↓

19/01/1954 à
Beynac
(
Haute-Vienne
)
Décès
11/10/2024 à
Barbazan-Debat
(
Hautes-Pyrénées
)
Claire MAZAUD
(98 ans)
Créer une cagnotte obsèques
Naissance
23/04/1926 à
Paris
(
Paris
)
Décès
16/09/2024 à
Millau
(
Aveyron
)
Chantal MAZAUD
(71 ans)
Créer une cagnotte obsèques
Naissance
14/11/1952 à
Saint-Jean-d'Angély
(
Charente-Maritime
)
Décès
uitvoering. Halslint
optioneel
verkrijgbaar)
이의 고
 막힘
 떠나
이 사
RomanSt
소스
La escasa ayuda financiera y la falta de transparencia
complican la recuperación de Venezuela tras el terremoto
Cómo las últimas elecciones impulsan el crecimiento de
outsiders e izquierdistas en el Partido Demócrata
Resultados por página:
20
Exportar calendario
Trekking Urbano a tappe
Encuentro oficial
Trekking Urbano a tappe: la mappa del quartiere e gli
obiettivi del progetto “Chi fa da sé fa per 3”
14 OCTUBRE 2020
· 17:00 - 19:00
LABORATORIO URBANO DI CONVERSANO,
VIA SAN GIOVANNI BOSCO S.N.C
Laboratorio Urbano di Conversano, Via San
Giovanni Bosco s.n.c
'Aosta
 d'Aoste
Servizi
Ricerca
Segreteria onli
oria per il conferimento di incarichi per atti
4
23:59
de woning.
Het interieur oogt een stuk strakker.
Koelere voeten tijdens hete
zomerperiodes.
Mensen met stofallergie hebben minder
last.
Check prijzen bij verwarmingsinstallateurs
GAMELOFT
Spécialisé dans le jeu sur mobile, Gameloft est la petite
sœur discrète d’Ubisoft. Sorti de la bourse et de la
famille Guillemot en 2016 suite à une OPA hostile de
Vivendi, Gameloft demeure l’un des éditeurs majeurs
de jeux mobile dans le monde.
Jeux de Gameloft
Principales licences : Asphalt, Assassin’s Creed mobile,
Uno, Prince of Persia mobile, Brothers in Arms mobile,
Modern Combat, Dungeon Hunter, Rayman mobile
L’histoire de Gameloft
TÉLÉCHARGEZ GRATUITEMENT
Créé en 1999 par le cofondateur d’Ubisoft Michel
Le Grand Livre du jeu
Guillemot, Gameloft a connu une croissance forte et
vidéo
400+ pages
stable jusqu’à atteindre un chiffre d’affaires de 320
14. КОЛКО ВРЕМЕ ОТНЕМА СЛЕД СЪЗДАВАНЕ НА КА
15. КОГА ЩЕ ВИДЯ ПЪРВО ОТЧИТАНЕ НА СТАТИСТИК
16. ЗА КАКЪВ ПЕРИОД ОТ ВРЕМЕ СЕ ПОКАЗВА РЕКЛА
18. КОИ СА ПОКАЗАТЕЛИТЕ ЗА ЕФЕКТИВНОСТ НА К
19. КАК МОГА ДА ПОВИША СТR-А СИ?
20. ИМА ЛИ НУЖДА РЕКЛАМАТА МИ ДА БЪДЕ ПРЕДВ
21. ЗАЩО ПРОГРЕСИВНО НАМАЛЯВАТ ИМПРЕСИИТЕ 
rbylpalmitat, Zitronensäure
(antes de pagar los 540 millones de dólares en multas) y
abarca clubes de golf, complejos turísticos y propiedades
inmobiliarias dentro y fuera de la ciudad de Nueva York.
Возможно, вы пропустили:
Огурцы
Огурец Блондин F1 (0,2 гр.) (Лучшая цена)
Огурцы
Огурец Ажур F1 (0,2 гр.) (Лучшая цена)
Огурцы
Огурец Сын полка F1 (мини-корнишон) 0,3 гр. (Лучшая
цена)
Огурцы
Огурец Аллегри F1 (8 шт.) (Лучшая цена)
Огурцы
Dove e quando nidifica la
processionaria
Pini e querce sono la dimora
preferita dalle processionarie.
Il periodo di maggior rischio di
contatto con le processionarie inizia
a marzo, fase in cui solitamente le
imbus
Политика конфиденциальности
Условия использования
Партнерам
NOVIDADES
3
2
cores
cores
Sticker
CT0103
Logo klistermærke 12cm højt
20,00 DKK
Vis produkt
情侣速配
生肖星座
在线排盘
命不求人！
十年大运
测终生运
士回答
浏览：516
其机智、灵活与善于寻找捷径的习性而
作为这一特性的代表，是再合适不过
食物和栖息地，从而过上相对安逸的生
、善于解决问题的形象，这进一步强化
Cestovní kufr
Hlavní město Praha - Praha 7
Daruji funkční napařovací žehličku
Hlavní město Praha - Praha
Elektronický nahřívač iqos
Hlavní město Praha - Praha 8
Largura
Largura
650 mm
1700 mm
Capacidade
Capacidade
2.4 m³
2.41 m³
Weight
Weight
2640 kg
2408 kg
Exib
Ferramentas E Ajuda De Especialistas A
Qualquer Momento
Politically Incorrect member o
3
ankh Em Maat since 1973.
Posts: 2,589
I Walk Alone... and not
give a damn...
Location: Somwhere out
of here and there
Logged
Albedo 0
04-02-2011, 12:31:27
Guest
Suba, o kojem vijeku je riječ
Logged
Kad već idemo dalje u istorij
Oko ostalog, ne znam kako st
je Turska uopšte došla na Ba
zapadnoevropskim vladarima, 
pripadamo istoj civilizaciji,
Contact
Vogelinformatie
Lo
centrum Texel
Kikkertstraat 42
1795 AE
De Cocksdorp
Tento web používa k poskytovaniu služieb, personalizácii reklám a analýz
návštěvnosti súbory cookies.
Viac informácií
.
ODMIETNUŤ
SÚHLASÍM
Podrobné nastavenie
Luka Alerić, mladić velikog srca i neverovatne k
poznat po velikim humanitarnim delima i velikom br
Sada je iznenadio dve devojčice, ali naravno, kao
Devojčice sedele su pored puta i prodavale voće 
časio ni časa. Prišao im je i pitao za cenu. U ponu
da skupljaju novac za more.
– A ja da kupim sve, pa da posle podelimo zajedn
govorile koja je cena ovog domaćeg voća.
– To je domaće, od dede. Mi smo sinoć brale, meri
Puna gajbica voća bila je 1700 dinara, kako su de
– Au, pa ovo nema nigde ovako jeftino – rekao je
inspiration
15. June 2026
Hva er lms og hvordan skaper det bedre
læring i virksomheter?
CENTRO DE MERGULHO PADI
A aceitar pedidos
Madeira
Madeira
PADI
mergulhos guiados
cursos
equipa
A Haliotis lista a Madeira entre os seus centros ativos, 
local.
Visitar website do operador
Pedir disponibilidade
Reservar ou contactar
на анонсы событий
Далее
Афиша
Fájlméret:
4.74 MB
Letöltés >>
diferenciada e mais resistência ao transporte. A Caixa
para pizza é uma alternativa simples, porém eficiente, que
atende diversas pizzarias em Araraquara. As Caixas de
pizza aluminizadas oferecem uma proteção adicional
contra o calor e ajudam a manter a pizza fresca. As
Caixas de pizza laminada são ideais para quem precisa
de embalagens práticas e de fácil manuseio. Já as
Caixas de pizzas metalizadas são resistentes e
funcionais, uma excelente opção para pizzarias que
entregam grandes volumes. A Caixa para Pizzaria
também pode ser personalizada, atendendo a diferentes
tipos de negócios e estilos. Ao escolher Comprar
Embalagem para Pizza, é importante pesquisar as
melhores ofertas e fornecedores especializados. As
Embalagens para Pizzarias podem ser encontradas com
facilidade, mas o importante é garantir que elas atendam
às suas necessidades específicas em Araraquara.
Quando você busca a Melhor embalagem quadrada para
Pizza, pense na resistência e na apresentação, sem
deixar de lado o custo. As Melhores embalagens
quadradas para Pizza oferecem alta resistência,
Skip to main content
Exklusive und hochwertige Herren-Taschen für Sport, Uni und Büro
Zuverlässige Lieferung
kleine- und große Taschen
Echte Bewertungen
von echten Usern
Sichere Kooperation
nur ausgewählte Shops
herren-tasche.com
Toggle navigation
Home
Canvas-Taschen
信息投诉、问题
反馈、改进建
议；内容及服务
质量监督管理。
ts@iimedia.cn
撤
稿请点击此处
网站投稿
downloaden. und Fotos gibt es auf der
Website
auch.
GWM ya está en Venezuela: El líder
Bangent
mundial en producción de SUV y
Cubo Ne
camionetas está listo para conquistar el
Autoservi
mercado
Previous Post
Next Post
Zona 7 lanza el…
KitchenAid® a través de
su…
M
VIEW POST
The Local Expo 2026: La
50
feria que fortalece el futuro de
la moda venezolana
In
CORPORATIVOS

↑

Description of the task:
Which of the lines above carry the string "Лучшая"? Copy every one.

Result for this task:
Огурец Блондин F1 (0,2 гр.) (Лучшая цена)
Огурец Ажур F1 (0,2 гр.) (Лучшая цена)
Огурец Сын полка F1 (мини-корнишон) 0,3 гр. (Лучшая
Огурец Аллегри F1 (8 шт.) (Лучшая цена)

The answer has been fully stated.